Published in final edited form as: Lancet. 2022 Dec 20;401(10372):215–225. doi: 10.1016/S0140-6736(22)02079-7

Fig. 1.

Fig. 1.

Performance of the machine learning model for the detection of coronary artery disease (CAD) in the validation, holdout, and external test sets.

The machine learning model was trained/validated in the BioMe Biobank (BioMe 1), assessed in a holdout set in BioMe (BioMe 2), and externally tested in the UK Biobank. a, Electronic health records (EHRs) of study participants contained both categorical data (i.e., diagnosis codes and medications) and continuous data (i.e., laboratory readings and vital measurements). Only EHR data prior to the earliest date of coronary artery disease (CAD) diagnosis, procedure (e.g., angioplasty), or medication (e.g., statins) prescription were used for CAD cases. In UK Biobank, date of statins prescription is unavailable and individuals with statins were excluded; controls with an Elixhauser comorbidity index of zero were retained. Participants with >70% missing data in the EHR were removed, and the EHR data of the remaining individuals underwent imputation with a random forest-based algorithm. We restricted to participants at least 40 years of age as the target population for which CAD is prevalent and the pooled cohort equations (PCE) is designed to guide statin initiation. Age was defined by the last considered clinical feature entry.
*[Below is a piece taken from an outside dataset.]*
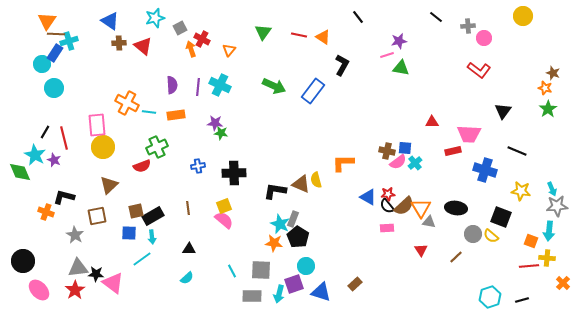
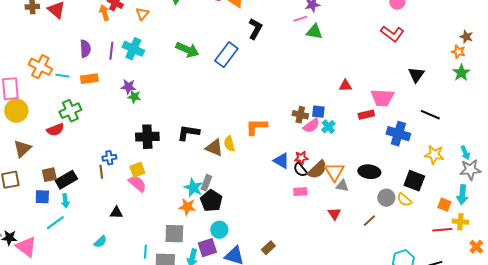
blue cross: (198, 166) -> (109, 158), moved
black L-shape: (275, 191) -> (188, 133), moved
black triangle: (189, 249) -> (116, 213), moved
cyan line: (232, 271) -> (145, 252), moved, turned 32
Participants with at least one year of EHR data and three recorded clinical encounters were retained. b, The machine learning model discriminated CAD controls from cases with area under the receiver-operating-characteristic curves (AUROCs) of 0.95 (95% CI, 0.94–0.95), 0.93 (95% CI, 0.92–0.93), and 0.91 (95% CI, 0.91–0.91) for the validation, holdout, and external test datasets, respectively.